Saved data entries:
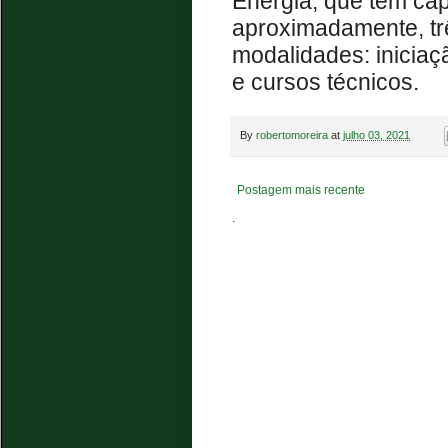
Energia, que tem cap
aproximadamente, tr
modalidades: iniciaç
e cursos técnicos.
By
robertomoreira
at
julho 03, 2021
Postagem mais recente
.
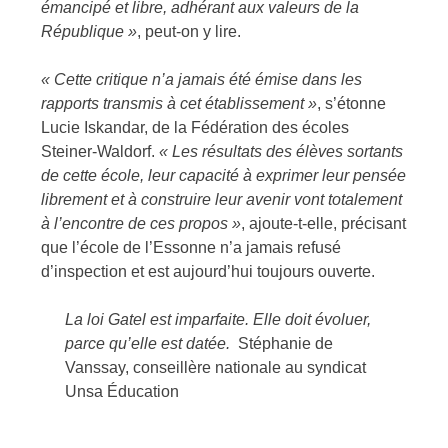
émancipé et libre, adhérant aux valeurs de la
République »
,
peut-on y lire.
« Cette critique n’a jamais été émise dans les
rapports transmis à cet établissement »
, s’étonne
Lucie Iskandar, de la Fédération des écoles
Steiner-Waldorf.
«
Les résultats des élèves sortants
de cette école, leur capacité à exprimer leur pensée
librement et à construire leur avenir vont totalement
à l’encontre de ces propos »
, ajoute-t-elle, précisant
que l’école de l’Essonne n’a jamais refusé
d’inspection et est aujourd’hui toujours ouverte.
La loi Gatel est imparfaite. Elle doit évoluer,
parce qu’elle est datée.
Stéphanie de
Vanssay, conseillère nationale au syndicat
Unsa Éducation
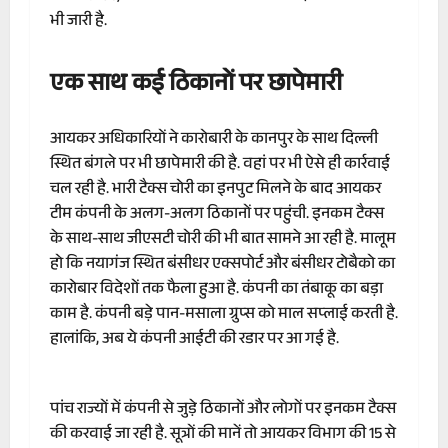
भी जारी है.
एक साथ कई ठिकानों पर छापेमारी
आयकर अधिकारियों ने कारोबारी के कानपुर के साथ दिल्ली
स्थित बंगले पर भी छापेमारी की है. वहां पर भी ऐसे ही कार्रवाई
चल रही है. भारी टैक्स चोरी का इनपुट मिलने के बाद आयकर
टीम कंपनी के अलग-अलग ठिकानों पर पहुंची. इनकम टैक्स
के साथ-साथ जीएसटी चोरी की भी बात सामने आ रही है. मालूम
हो कि नयागंज स्थित बंसीधर एक्सपोर्ट और बंसीधर टोबैको का
कारोबार विदेशों तक फैला हुआ है. कंपनी का तंबाकू का बड़ा
काम है. कंपनी बड़े पान-मसाला ग्रुप्स को माल सप्लाई करती है.
हालांकि, अब ये कंपनी आईटी की रडार पर आ गई है.
पांच राज्यों में कंपनी से जुड़े ठिकानों और लोगों पर इनकम टैक्स
की करवाई जा रही है. सूत्रों की मानें तो आयकर विभाग की 15 से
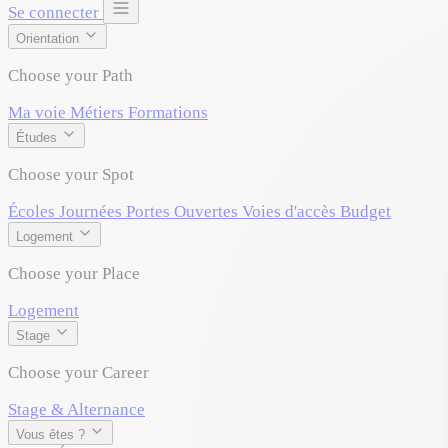
Se connecter
Orientation
Choose your Path
Ma voie
Métiers
Formations
Études
Choose your Spot
Écoles
Journées Portes Ouvertes
Voies d'accès
Budget
Logement
Choose your Place
Logement
Stage
Choose your Career
Stage & Alternance
Vous êtes ?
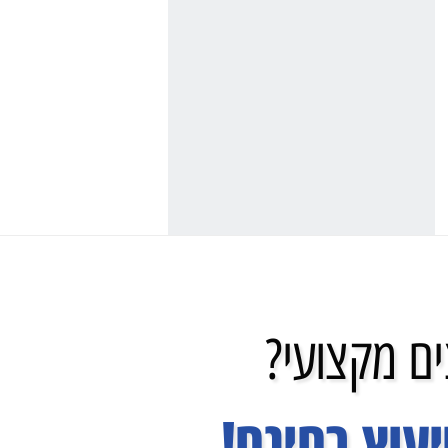
ם מקצועי?
עוץ בחינם!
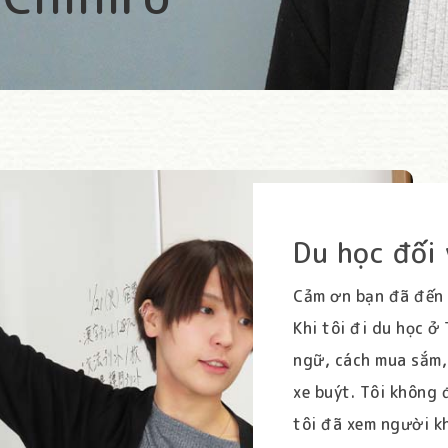
Du học đối 
Cảm ơn bạn đã đến 
Khi tôi đi du học ở
ngữ, cách mua sắm, 
xe buýt. Tôi không 
tôi đã xem người kh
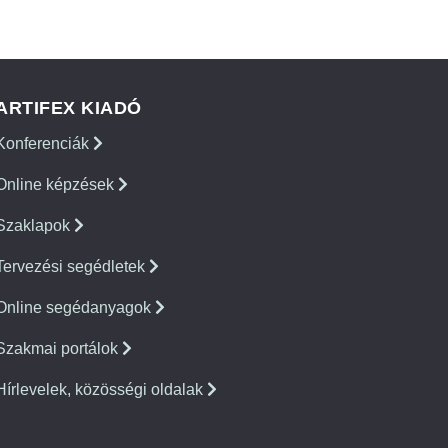
ARTIFEX KIADÓ
Konferenciák
Online képzések
Szaklapok
Tervezési segédletek
Online segédanyagok
Szakmai portálok
Hírlevelek, közösségi oldalak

Problem to work on: Keeping the pictures out, print the entries above exactly as written.

Reply:
Energia, que tem cap
aproximadamente, tr
modalidades: iniciaç
e cursos técnicos.
By
robertomoreira
at
julho 03, 2021
Postagem mais recente
.
émancipé et libre, adhérant aux valeurs de la
République »
,
peut-on y lire.
« Cette critique n’a jamais été émise dans les
rapports transmis à cet établissement »
, s’étonne
Lucie Iskandar, de la Fédération des écoles
Steiner-Waldorf.
«
Les résultats des élèves sortants
de cette école, leur capacité à exprimer leur pensée
librement et à construire leur avenir vont totalement
à l’encontre de ces propos »
, ajoute-t-elle, précisant
que l’école de l’Essonne n’a jamais refusé
d’inspection et est aujourd’hui toujours ouverte.
La loi Gatel est imparfaite. Elle doit évoluer,
parce qu’elle est datée.
Stéphanie de
Vanssay, conseillère nationale au syndicat
Unsa Éducation
भी जारी है.
एक साथ कई ठिकानों पर छापेमारी
आयकर अधिकारियों ने कारोबारी के कानपुर के साथ दिल्ली
स्थित बंगले पर भी छापेमारी की है. वहां पर भी ऐसे ही कार्रवाई
चल रही है. भारी टैक्स चोरी का इनपुट मिलने के बाद आयकर
टीम कंपनी के अलग-अलग ठिकानों पर पहुंची. इनकम टैक्स
के साथ-साथ जीएसटी चोरी की भी बात सामने आ रही है. मालूम
हो कि नयागंज स्थित बंसीधर एक्सपोर्ट और बंसीधर टोबैको का
कारोबार विदेशों तक फैला हुआ है. कंपनी का तंबाकू का बड़ा
काम है. कंपनी बड़े पान-मसाला ग्रुप्स को माल सप्लाई करती है.
हालांकि, अब ये कंपनी आईटी की रडार पर आ गई है.
पांच राज्यों में कंपनी से जुड़े ठिकानों और लोगों पर इनकम टैक्स
की करवाई जा रही है. सूत्रों की मानें तो आयकर विभाग की 15 से
Se connecter
Orientation
Choose your Path
Ma voie
Métiers
Formations
Études
Choose your Spot
Écoles
Journées Portes Ouvertes
Voies d'accès
Budget
Logement
Choose your Place
Logement
Stage
Choose your Career
Stage & Alternance
Vous êtes ?
ם מקצועי?
עוץ בחינם!
Du học đối 
Cảm ơn bạn đã đến 
Khi tôi đi du học ở
ngữ, cách mua sắm, 
xe buýt. Tôi không 
tôi đã xem người kh
ARTIFEX KIADÓ
Konferenciák
Online képzések
Szaklapok
Tervezési segédletek
Online segédanyagok
Szakmai portálok
Hírlevelek, közösségi oldalak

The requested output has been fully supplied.